Benoît Hamon chez Toy's are US
Benoît Hamon chez Toy's are US © MaxPPP/IP3/Marlene Awaad

Comme chaque année, les agents de la Direction générale de la concurrence, de la consommation et de la répression des fraudes sont mobilisés pour contrôler les produits liés aux fêtes, et en particulier les jouets.

A trois semaines de Noël, les jouets sont sous haute surveillance.

Les premiers résultats de la campagne de contrôle 2013 ne sont pas encore connus, mais en France, le taux de jouets non conformes ou dangereux chute continuellement depuis six ans.

La proportion s'élevait à 35% en 2007 et s'est graduellement réduite jusqu'à 17,8% en 2012, selon les chiffres de la DGCCRF qui contrôle en priorité les nouveautés et les jouets destinés aux moins de 36 mois, qui sont plus vulnérables et mettent les jouets à la bouche.
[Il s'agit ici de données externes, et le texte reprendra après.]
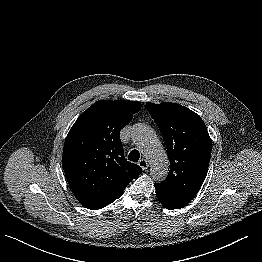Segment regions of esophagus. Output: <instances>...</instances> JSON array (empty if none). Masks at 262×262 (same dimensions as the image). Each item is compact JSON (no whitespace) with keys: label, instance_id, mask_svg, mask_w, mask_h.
Masks as SVG:
<instances>
[{"label":"esophagus","instance_id":"obj_1","mask_svg":"<svg viewBox=\"0 0 262 262\" xmlns=\"http://www.w3.org/2000/svg\"><path fill=\"white\" fill-rule=\"evenodd\" d=\"M138 165H139L143 170H146V169H148V167H149L148 161H147L146 159H141V160L138 162Z\"/></svg>","mask_w":262,"mask_h":262}]
</instances>
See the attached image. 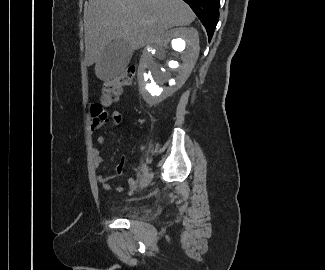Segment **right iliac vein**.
Instances as JSON below:
<instances>
[{
    "label": "right iliac vein",
    "instance_id": "obj_1",
    "mask_svg": "<svg viewBox=\"0 0 325 270\" xmlns=\"http://www.w3.org/2000/svg\"><path fill=\"white\" fill-rule=\"evenodd\" d=\"M152 178H153V173L151 172L145 175L142 181L140 182L139 187L140 188L146 187L151 182Z\"/></svg>",
    "mask_w": 325,
    "mask_h": 270
}]
</instances>
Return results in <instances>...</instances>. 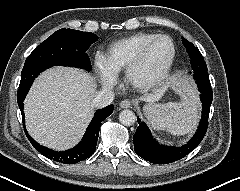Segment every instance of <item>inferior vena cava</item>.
<instances>
[{
	"instance_id": "602c4592",
	"label": "inferior vena cava",
	"mask_w": 240,
	"mask_h": 191,
	"mask_svg": "<svg viewBox=\"0 0 240 191\" xmlns=\"http://www.w3.org/2000/svg\"><path fill=\"white\" fill-rule=\"evenodd\" d=\"M114 100V93L111 90H101L97 93L93 100V107L104 108L112 103Z\"/></svg>"
}]
</instances>
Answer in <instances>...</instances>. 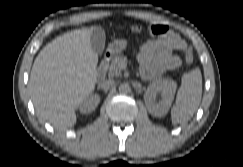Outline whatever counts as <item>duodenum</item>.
<instances>
[{
	"label": "duodenum",
	"mask_w": 243,
	"mask_h": 167,
	"mask_svg": "<svg viewBox=\"0 0 243 167\" xmlns=\"http://www.w3.org/2000/svg\"><path fill=\"white\" fill-rule=\"evenodd\" d=\"M112 57V53L111 52H107L104 55V60L103 62L99 65V67L97 68L96 71V76L98 80H103L105 77V70H106V62L111 59Z\"/></svg>",
	"instance_id": "duodenum-1"
}]
</instances>
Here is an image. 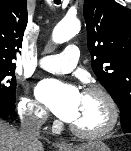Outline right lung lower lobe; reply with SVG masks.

Benoît Hamon dans un magasin de jouets

Entre peluches et poupons, dans un grand magasin de jouets parisien du XIIIe arrondissement parisien, le ministre délégué à la Consommation a insisté sur l'utilité de la vigilance renforcée mise en place chaque année par les agents de la Direction générale de la concurrence, de la consommation et de la répression des fraudes, à l'approche de Noël.

"Il n'y a rien de plus tragique pour un papa ou une maman que de découvrir que les jouets qu'ils ont achetés pour leur enfant puissent être dangereux" a-t-il expliqué .

Les dangers principaux sont connus : ingérer des petites pièces, absorber certains composants comme le plomb et les phtalates (cancérigènes à haute dose) présents sur les jouets en plastique, ou s'électrocuter à cause de produits défectueux.